I am heaving a hard time understanding what’s possible with continuous projections and what’s not.

The most simple problem I want to solve looks like this (all others problems are impossible to solve if this simple one isn’t possible):

  • I have a million users.
  • Each user writes his UI interactions into the stream ui-{userId}.
  • Let’s say there are (amongst others) the EventTypes start and stop in ui-{userId}.

No I want to create projections that result in the following behaviour:

  • Each time a user stops within 4 hours after starting an event is appended to leftearly-{userId}.

Is this possible with a (or some) continuously running projections without creating a million projections (which I assume is not a good thing to do) and without a projection that has a state which contains all the last starts for a million users?

And if this is possible (which I hope very much), how?

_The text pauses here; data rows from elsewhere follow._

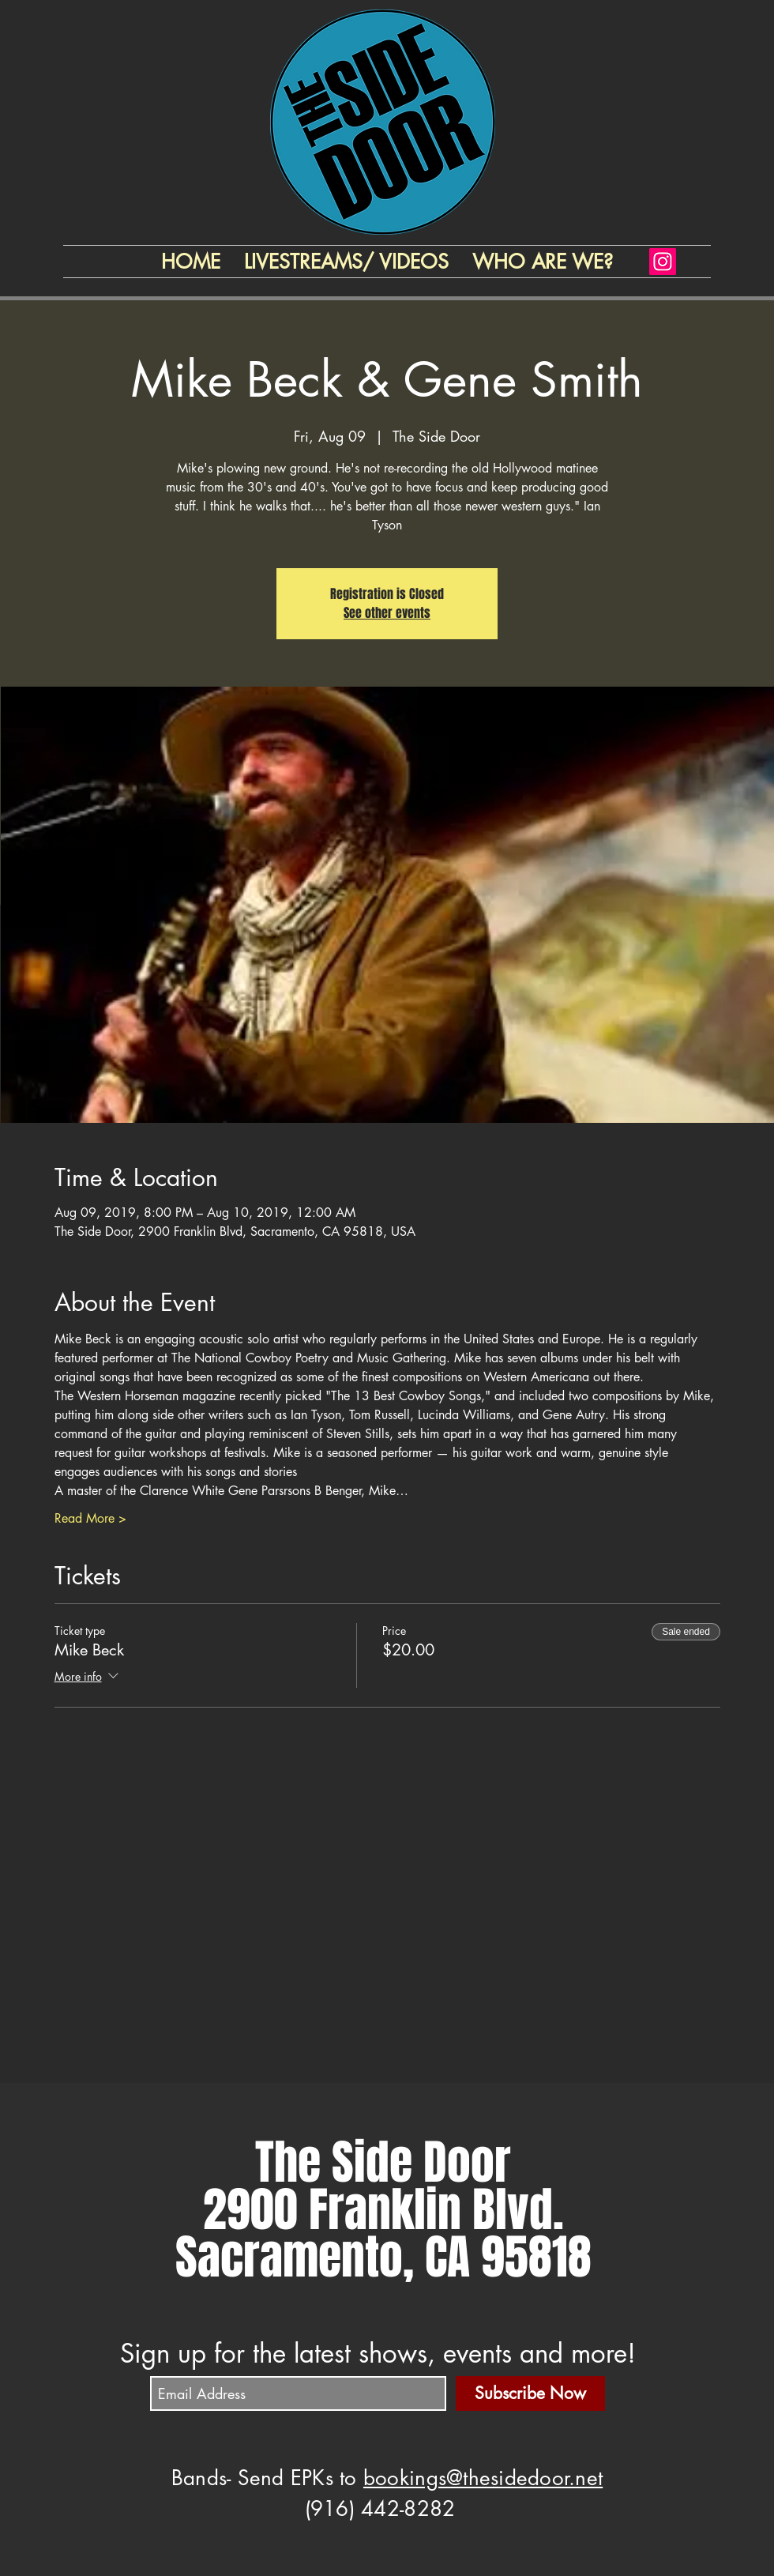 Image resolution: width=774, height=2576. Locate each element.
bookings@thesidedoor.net (483, 2478)
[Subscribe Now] (530, 2393)
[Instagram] (662, 261)
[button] (542, 261)
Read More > (90, 1518)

The way I see it, when a stop is received by the projection the projection must somehow get access to the last start event in the stream ui-{userId}. But maybe I just don’t see the simple solution here.

Thanks in advance!

Ahhh, foreachStream() is the magical concept, right?

foreachStream()

yes indeed it is

I am not sure how you can do it because the projections runtime is reactive, it is called for each event appended to the log, but there’s no scheduler there. So, the “after 4 hours” condition implementation for me sounds quite hard.

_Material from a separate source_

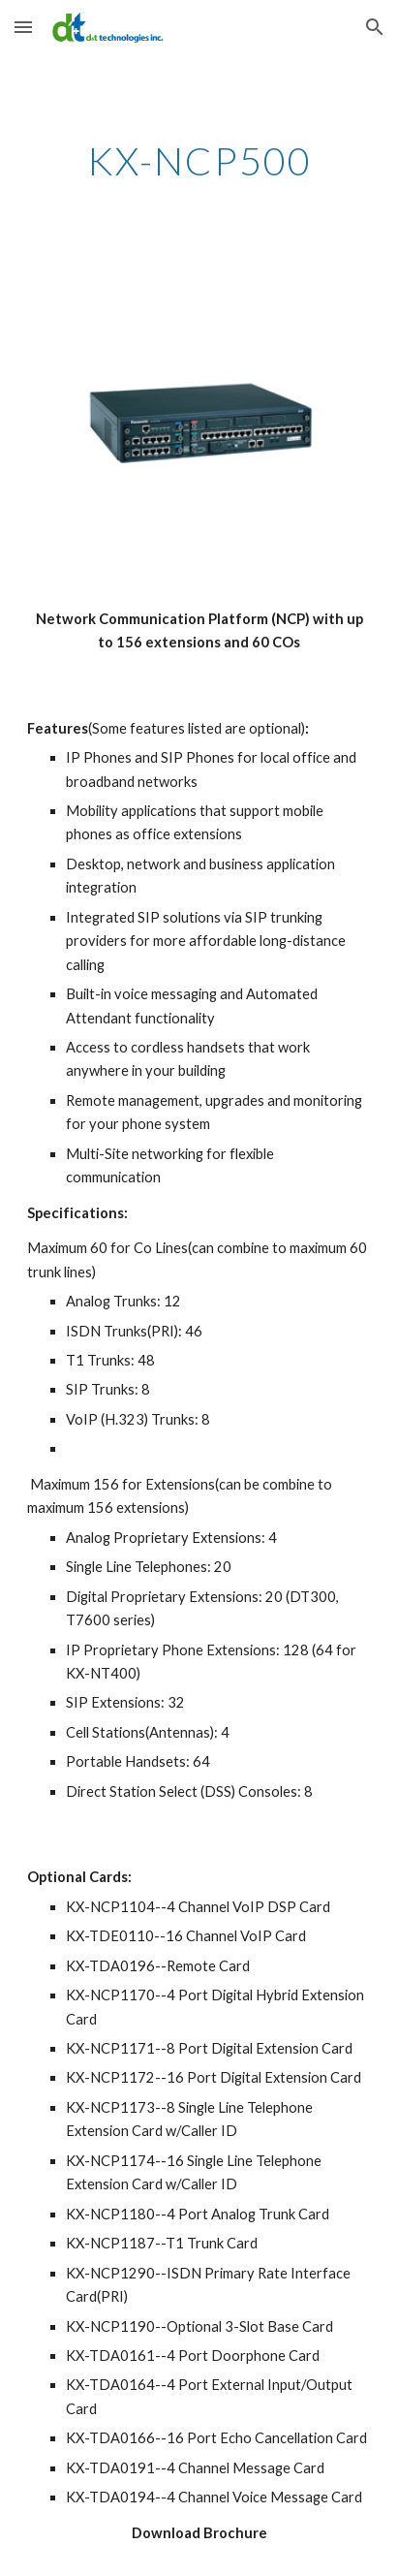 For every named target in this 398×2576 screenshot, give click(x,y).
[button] (23, 26)
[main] (199, 161)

Luckily the condition is not “after 4 hours” but “when user stops earlier than 4hs”
So this pseudocode should do it:

.foreachStream()
.when(

    start: save datetime
    
    stop: if (now - {saved datetime} < 4h )
          then {emit ("to early")}

To help me with architectural choices::

How is foreachStrem() implemented?
Specifically: How is the state for each stream persisted?

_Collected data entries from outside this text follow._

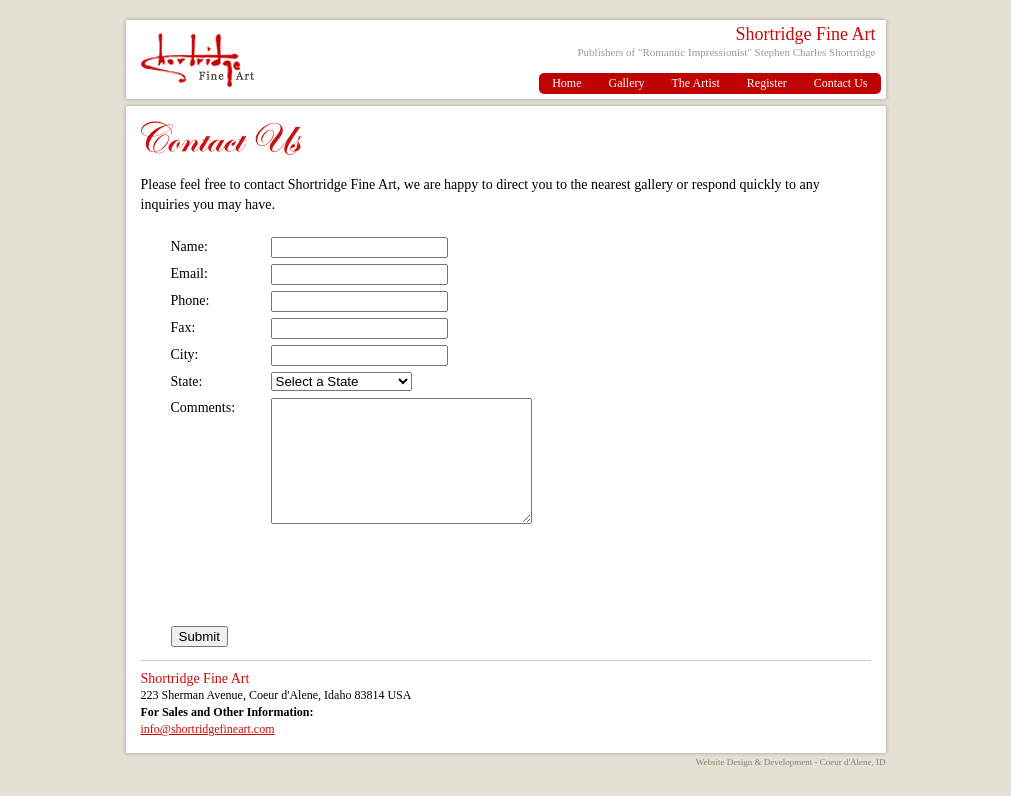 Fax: (183, 327)
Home (566, 83)
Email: (189, 273)
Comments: (203, 407)
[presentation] (323, 605)
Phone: (190, 300)
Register (767, 83)
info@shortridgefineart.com (208, 753)
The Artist (696, 83)
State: (187, 381)
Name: (189, 246)
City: (185, 354)
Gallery (627, 83)
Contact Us (841, 83)
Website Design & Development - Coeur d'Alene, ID (791, 786) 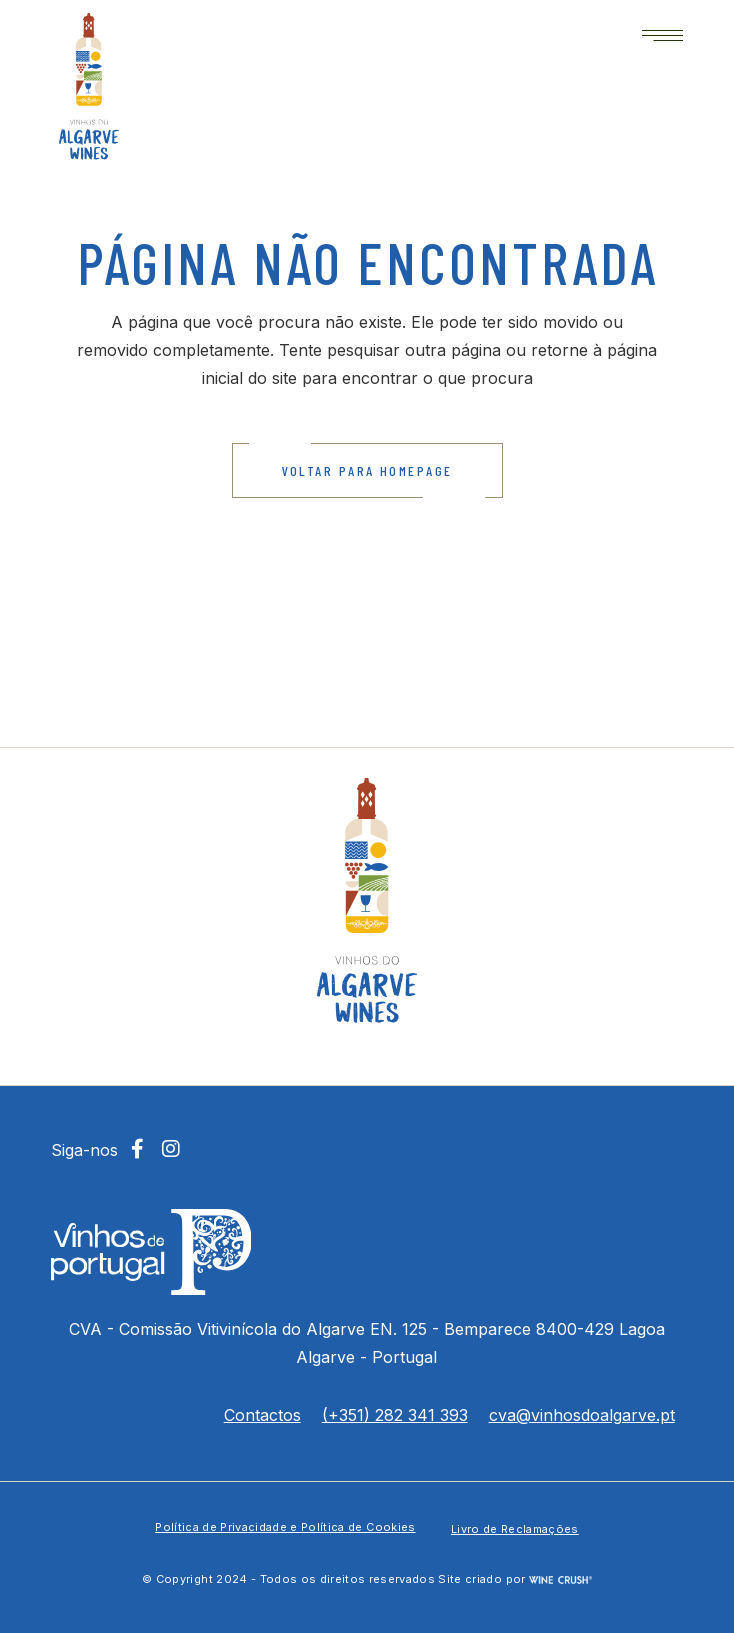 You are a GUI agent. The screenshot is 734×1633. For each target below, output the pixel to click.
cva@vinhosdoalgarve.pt (582, 1415)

Is it a problem to have a million users and save a few hundred bytes per stream as the state of the projection?

Thanks for your support!

heiner,

I think if you have a million streams needed datetime track, then you would have a partition stream per user (i.e a million new streams created)
That might not be a problem itself, but if you mutate the state (event something like s.count++) it adds a new event each time.

If I may, I’d actually get to the business case. It sounds like some sort of analytics, and tools like Google Tag Manager, or Kibana can do the work way better. Are you sure you want to build those things?